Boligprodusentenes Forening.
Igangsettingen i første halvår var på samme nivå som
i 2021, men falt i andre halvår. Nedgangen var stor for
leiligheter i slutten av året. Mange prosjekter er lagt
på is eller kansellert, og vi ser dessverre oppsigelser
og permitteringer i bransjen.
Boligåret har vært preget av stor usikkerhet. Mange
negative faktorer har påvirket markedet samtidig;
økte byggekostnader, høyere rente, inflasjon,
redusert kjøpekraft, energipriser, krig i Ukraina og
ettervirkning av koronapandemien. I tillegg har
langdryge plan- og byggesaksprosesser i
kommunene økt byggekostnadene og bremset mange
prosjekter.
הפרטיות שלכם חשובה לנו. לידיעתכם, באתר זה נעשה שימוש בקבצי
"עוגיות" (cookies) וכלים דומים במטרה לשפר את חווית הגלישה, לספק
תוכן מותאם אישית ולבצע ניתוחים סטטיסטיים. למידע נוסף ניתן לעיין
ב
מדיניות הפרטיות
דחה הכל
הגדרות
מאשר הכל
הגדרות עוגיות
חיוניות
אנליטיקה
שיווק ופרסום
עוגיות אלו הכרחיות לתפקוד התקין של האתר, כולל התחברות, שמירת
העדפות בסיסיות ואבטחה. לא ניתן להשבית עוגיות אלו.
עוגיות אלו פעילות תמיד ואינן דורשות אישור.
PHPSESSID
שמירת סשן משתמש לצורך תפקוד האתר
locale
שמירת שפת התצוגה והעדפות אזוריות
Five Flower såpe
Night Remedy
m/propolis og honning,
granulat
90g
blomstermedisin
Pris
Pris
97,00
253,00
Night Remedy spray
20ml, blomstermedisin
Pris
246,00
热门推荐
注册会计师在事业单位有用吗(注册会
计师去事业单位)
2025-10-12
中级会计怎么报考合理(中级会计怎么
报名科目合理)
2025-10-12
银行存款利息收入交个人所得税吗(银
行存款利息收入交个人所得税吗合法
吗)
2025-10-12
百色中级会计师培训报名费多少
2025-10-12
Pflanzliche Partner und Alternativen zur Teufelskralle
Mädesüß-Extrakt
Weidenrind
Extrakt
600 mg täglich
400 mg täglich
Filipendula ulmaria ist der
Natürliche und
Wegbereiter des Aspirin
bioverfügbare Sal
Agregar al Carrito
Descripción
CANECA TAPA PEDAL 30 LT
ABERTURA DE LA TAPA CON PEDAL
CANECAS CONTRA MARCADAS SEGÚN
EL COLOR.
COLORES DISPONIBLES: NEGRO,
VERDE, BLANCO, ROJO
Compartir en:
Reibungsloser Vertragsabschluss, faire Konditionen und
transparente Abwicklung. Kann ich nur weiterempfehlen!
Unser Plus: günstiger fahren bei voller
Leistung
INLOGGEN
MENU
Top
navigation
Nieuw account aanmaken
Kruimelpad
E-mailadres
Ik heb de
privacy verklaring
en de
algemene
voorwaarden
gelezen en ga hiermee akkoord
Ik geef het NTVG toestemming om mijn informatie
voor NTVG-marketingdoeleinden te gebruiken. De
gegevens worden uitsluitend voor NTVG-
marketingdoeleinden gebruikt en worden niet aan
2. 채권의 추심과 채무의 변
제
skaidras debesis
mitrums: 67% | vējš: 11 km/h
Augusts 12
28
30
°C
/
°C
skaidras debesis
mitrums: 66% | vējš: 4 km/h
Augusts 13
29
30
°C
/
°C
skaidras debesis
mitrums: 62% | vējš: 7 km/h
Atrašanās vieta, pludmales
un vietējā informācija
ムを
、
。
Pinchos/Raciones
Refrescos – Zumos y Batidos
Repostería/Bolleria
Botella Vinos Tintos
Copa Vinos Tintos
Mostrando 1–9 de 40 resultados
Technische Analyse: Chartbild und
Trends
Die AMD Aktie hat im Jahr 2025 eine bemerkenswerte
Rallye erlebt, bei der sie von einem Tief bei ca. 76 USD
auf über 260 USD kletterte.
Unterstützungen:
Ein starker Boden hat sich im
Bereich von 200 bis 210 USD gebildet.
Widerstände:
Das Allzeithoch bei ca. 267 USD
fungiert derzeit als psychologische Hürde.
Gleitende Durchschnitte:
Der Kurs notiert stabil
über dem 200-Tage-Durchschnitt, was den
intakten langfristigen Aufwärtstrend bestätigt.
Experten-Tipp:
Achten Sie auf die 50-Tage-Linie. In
-------
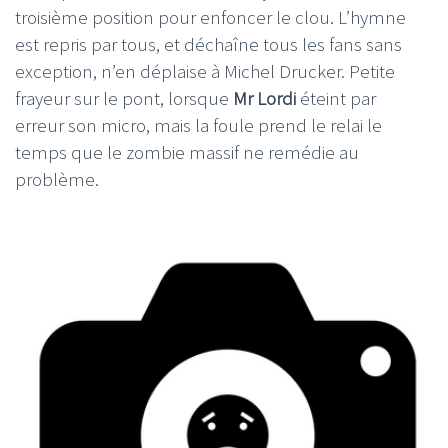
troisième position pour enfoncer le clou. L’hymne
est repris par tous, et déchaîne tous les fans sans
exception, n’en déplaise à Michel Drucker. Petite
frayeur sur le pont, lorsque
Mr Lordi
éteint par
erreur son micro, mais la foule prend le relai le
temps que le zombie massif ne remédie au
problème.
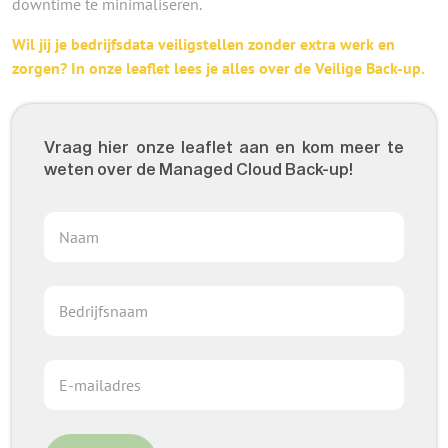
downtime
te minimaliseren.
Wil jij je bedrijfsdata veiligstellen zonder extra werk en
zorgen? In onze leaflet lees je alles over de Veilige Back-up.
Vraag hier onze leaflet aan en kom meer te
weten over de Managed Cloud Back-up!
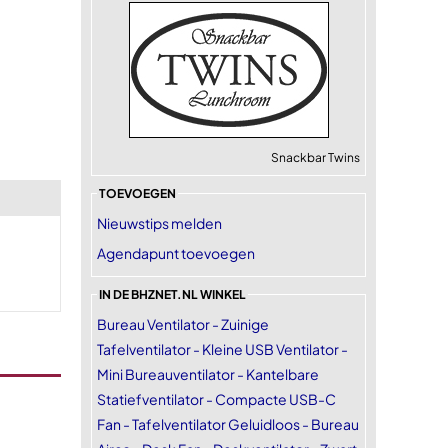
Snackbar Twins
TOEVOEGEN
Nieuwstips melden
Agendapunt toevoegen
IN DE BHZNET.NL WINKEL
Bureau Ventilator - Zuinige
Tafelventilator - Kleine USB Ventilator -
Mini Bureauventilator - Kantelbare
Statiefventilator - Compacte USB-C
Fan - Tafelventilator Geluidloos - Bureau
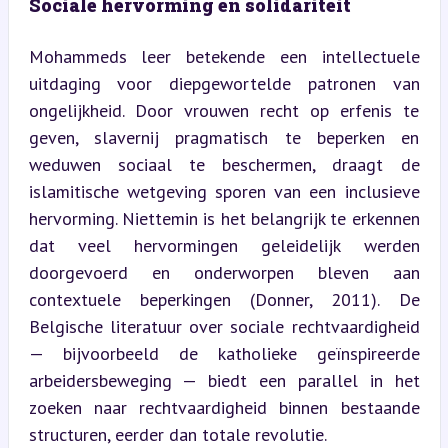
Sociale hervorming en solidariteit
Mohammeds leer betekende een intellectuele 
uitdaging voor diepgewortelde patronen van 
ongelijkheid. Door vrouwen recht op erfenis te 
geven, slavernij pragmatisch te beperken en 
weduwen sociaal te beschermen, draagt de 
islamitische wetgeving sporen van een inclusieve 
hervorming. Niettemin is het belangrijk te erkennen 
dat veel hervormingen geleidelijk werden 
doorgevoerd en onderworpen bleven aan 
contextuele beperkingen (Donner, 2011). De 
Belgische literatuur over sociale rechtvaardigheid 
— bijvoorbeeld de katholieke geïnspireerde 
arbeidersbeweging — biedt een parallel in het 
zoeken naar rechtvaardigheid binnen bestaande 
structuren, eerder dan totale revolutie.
-------
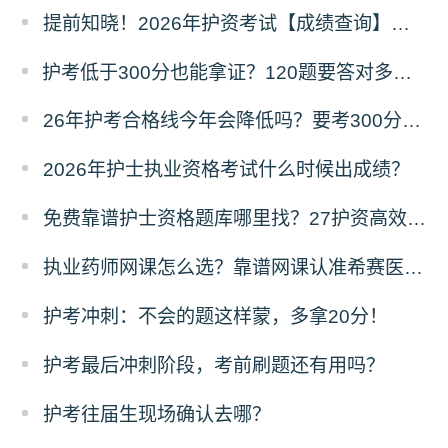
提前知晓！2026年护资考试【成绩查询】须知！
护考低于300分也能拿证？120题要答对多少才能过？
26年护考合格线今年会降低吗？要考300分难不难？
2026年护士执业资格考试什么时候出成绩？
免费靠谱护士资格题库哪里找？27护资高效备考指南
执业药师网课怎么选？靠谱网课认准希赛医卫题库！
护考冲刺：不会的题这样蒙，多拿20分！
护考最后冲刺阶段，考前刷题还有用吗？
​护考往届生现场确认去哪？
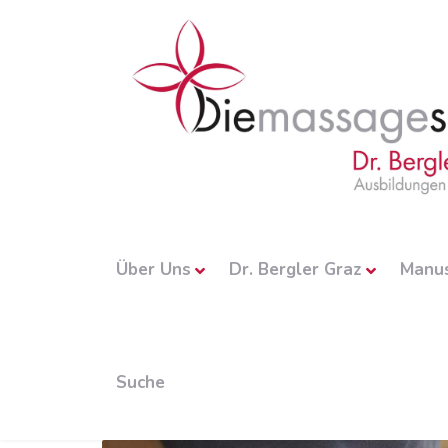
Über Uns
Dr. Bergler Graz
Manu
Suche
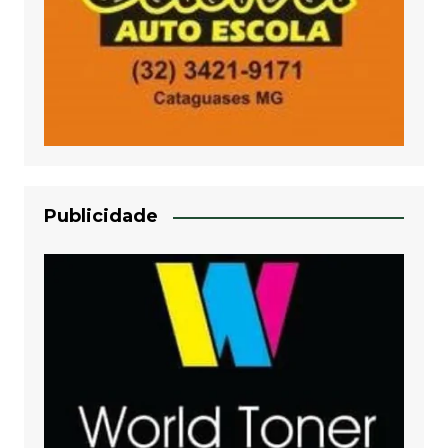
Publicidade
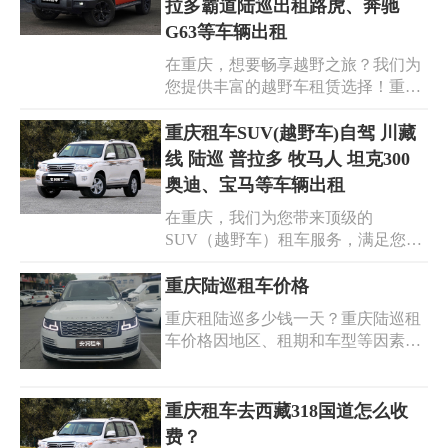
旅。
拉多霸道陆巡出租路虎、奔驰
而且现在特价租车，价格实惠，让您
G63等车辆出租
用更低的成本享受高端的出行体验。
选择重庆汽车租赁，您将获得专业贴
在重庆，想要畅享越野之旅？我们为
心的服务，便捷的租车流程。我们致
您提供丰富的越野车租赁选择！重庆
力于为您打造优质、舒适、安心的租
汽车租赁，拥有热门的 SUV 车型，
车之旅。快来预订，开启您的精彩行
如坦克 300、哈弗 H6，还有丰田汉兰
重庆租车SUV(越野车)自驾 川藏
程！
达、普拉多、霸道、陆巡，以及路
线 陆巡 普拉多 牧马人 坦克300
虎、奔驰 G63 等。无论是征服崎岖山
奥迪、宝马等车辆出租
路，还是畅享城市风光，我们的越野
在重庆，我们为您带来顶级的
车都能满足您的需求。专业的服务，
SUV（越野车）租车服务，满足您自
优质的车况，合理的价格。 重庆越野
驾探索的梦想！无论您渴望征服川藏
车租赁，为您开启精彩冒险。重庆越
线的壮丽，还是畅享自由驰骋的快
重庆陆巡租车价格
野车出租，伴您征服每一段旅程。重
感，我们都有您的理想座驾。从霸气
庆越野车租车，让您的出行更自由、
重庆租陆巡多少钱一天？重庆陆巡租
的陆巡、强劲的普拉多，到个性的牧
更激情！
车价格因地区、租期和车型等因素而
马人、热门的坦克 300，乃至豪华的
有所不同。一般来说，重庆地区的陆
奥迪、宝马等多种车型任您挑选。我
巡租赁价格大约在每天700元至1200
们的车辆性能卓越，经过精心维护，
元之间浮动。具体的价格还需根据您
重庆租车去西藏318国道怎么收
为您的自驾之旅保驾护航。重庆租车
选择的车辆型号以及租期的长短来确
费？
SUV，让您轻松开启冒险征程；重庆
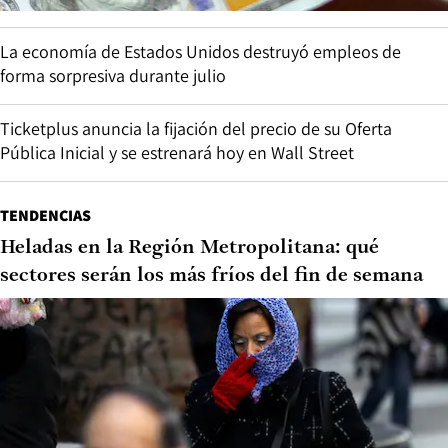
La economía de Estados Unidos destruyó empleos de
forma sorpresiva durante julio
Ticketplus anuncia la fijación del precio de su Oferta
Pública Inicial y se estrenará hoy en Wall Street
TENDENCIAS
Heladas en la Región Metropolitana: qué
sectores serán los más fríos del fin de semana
-------
> Exercise directions: Print, without alteration, only the lines above between the one holding "Boligprodusentenes Forening." and the one holding "på is eller", inclusive.

> Answer to this exercise:
Boligprodusentenes Forening.
Igangsettingen i første halvår var på samme nivå som
i 2021, men falt i andre halvår. Nedgangen var stor for
leiligheter i slutten av året. Mange prosjekter er lagt
på is eller kansellert, og vi ser dessverre oppsigelser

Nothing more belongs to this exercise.